Posted on March 30th, 2009 in Auto Industry, Obamanomics | 2 Comments »

I watched President Obama’s speech about General Motors and Chrysler today, and I had the same reaction that most people had.  How can the President justify such a different tone between the banks and the auto industry?  And it wasn’t just the difference in tone.  I wondered: is the President overreaching in demanding that the CEO of GM, Rick Wagoner, resign as a condition of future taxpayer dollars to GM?  After all, I didn’t hear about Obama demanding that the CEOs of any of the banks resign as a condition of them receiving more money.

Don’t get me wrong: I think Obama is on the right course in trying to save GM while requiring the company to do major restructuring.  However, I can see major political problems developing for the President among auto workers who will see a double standard in the way that Obama is treating the financial industry compared to the auto industry.  That assessment may not be fair, in the end, but there is an appearance problem here.

And finally, although I’m not outraged by the President’s action Monday, I do think we need to have a debate about the limits of government intervention in the economy.  Is it a good development that the federal government is now basically making management decisions in one of the largest industries in the United States?  Was Obama justified in demanding the resignation of Wagoner, or should he have simply expressed his strong recommendation that Wagoner resign?

We’re definitely in uncharted territory.  I guess the thing about a mixed economy is that sometimes it just leaves you mixed up.  But, maybe that is a good thing, and a refreshing break from the ideological certainty of recent years.

Robert Reich on Obamanomics

Posted on March 30th, 2009 in Obamanomics | No Comments »

I suspect that one of the great debates that will be unfolding about the Obama years is his approach to economics–Obamanomics.  I have begun writing about this economic philosophy on this blog, and in the future I’m going to devote much more attention to the debate about Obamanomics.  Monday, Robert Reich had an excellent piece in the Wall Street Journal where he offered his view of how Obama wants to change President Reagan’s “trickle-down” or “supply side” economics with a “trickle-up” approach that uses public investments as a way to increase human capital more broadly in society.  Or, in Reich’s words:

Obamanomics, by contrast, holds that an economy grows best from the bottom up. The president proposes to increase taxes on the highest 2% of income earners starting in 2011. Those tax increases will fund more Pell grants allowing lower-income children to attend college, better pay for teachers that show they’re worth it, broader access to health care, improved infrastructure, and more basic research. These and related expenditures are designed to help Americans become more productive. You might think of it as “trickle up” economics.

The key is public investment. Reaganomics did not view any public spending as an investment in the future except when it came to spending on the military. Hence, since 1980, federal spending on education, job training, infrastructure and basic research and development (apart from defense-related R&D) have all shrunk as a proportion of GDP. And apart from a modest expansion of health insurance available to poor children, there has been no significant attempt to make health insurance broadly affordable to Americans.

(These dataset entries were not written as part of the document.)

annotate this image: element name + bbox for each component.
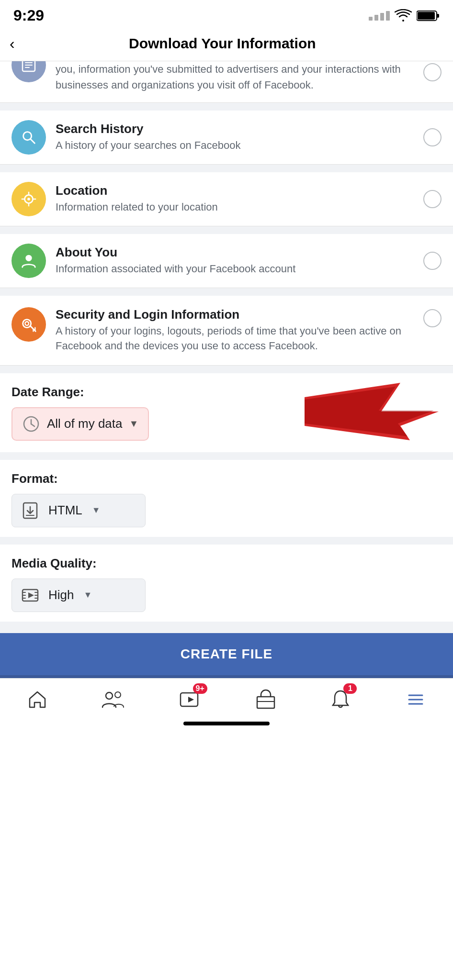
nav-item-watch[interactable]: 9+: [170, 686, 210, 713]
security-login-desc: A history of your logins, logouts, perio…: [56, 324, 414, 354]
status-time: 9:29: [13, 7, 44, 24]
search-history-desc: A history of your searches on Facebook: [56, 138, 414, 153]
location-title: Location: [56, 183, 414, 198]
partial-item: you, information you've submitted to adv…: [0, 61, 453, 103]
home-icon: [26, 688, 49, 711]
security-icon-circle: [11, 307, 46, 342]
create-file-button[interactable]: CREATE FILE: [0, 633, 453, 675]
nav-item-menu[interactable]: [396, 686, 435, 713]
film-icon: [20, 585, 41, 606]
search-history-icon-circle: [11, 120, 46, 155]
about-you-text: About You Information associated with yo…: [56, 245, 414, 277]
section-divider-2: [0, 165, 453, 172]
section-divider-7: [0, 537, 453, 545]
svg-point-38: [115, 692, 121, 698]
date-range-label: Date Range:: [11, 385, 442, 400]
about-you-icon-circle: [11, 244, 46, 278]
location-icon: [20, 190, 38, 208]
marketplace-icon: [254, 688, 277, 711]
location-radio[interactable]: [423, 190, 442, 208]
section-divider-8: [0, 622, 453, 633]
format-label: Format:: [11, 471, 442, 486]
date-range-section: Date Range: All of my data ▼: [0, 373, 453, 452]
signal-icon: [369, 11, 390, 21]
date-range-value: All of my data: [47, 416, 123, 431]
date-range-control[interactable]: All of my data ▼: [11, 407, 149, 441]
section-divider-6: [0, 452, 453, 460]
search-history-title: Search History: [56, 122, 414, 136]
about-you-desc: Information associated with your Faceboo…: [56, 262, 414, 277]
about-you-title: About You: [56, 245, 414, 260]
file-download-icon: [20, 500, 41, 521]
list-item-location: Location Information related to your loc…: [0, 172, 453, 226]
notifications-badge: 1: [343, 683, 357, 694]
status-bar: 9:29: [0, 0, 453, 28]
nav-item-friends[interactable]: [93, 686, 133, 713]
search-icon: [20, 128, 38, 146]
list-item-about-you: About You Information associated with yo…: [0, 234, 453, 288]
friends-icon: [101, 688, 125, 711]
section-divider-3: [0, 226, 453, 234]
search-history-radio[interactable]: [423, 128, 442, 146]
security-login-title: Security and Login Information: [56, 307, 414, 322]
media-quality-dropdown-arrow: ▼: [83, 590, 92, 600]
svg-line-23: [31, 424, 34, 426]
clock-icon: [22, 415, 40, 433]
back-button[interactable]: ‹: [10, 34, 21, 53]
svg-marker-40: [188, 697, 194, 702]
location-icon-circle: [11, 182, 46, 216]
page-title: Download Your Information: [21, 35, 424, 52]
key-icon: [20, 315, 38, 334]
svg-rect-2: [418, 12, 435, 20]
watch-badge: 9+: [193, 683, 207, 694]
svg-rect-1: [437, 14, 439, 18]
security-login-radio[interactable]: [423, 309, 442, 327]
svg-point-37: [106, 692, 113, 699]
media-quality-control[interactable]: High ▼: [11, 579, 146, 612]
security-login-text: Security and Login Information A history…: [56, 307, 414, 354]
svg-rect-41: [257, 697, 274, 708]
nav-item-marketplace[interactable]: [247, 686, 285, 713]
media-quality-label: Media Quality:: [11, 556, 442, 571]
format-section: Format: HTML ▼: [0, 460, 453, 537]
list-item-search-history: Search History A history of your searche…: [0, 111, 453, 165]
nav-item-notifications[interactable]: 1: [321, 686, 360, 713]
partial-item-text: you, information you've submitted to adv…: [56, 61, 414, 93]
section-divider-1: [0, 103, 453, 111]
nav-item-home[interactable]: [18, 686, 57, 713]
date-range-dropdown-arrow: ▼: [129, 418, 139, 429]
svg-line-8: [31, 139, 35, 144]
bottom-nav: 9+ 1: [0, 678, 453, 717]
svg-marker-30: [28, 592, 34, 598]
svg-point-17: [25, 322, 29, 325]
partial-item-radio[interactable]: [423, 63, 442, 81]
format-value: HTML: [48, 503, 82, 518]
svg-point-15: [25, 255, 32, 261]
format-dropdown-arrow: ▼: [92, 505, 101, 515]
menu-icon: [404, 688, 427, 711]
location-text: Location Information related to your loc…: [56, 183, 414, 215]
battery-icon: [417, 10, 440, 22]
about-you-radio[interactable]: [423, 252, 442, 270]
page-header: ‹ Download Your Information: [0, 28, 453, 61]
search-history-text: Search History A history of your searche…: [56, 122, 414, 153]
media-quality-value: High: [48, 588, 74, 602]
section-divider-5: [0, 366, 453, 373]
svg-point-10: [27, 198, 30, 200]
home-indicator: [183, 722, 270, 725]
wifi-icon: [395, 9, 412, 22]
section-divider-4: [0, 288, 453, 296]
format-control[interactable]: HTML ▼: [11, 494, 146, 527]
person-icon: [20, 252, 38, 270]
media-quality-section: Media Quality: High ▼: [0, 545, 453, 622]
location-desc: Information related to your location: [56, 200, 414, 215]
list-item-security-login: Security and Login Information A history…: [0, 296, 453, 366]
status-icons: [369, 9, 440, 22]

Obamanomics is premised on the central importance of public investments in the productivity of Americans. The logic is straightforward. Capital no longer remains within the borders of a nation where it is saved. It moves to wherever around the globe it can get the best return. Some of it flows as highly liquid investments that slosh across borders at the slightest provocation, as we’re witnessing in the current financial crisis. But much takes the form of direct investments in new plants and equipment, telecommunications systems, laboratories, offices and — most important of all — jobs. Such capital goes to nations that can deliver high returns either because labor is cheap and taxes and regulations low or because labor is highly productive: well educated, healthy and supported by modern infrastructure.

In this way, every nation faces an implicit choice of whether its strategic advantage will lie in low costs or high productivity. For the better part of the last three decades America’s job strategy has tended toward the former. But this inevitably exerts downward pressure on the real wages of a larger and larger portion of our population.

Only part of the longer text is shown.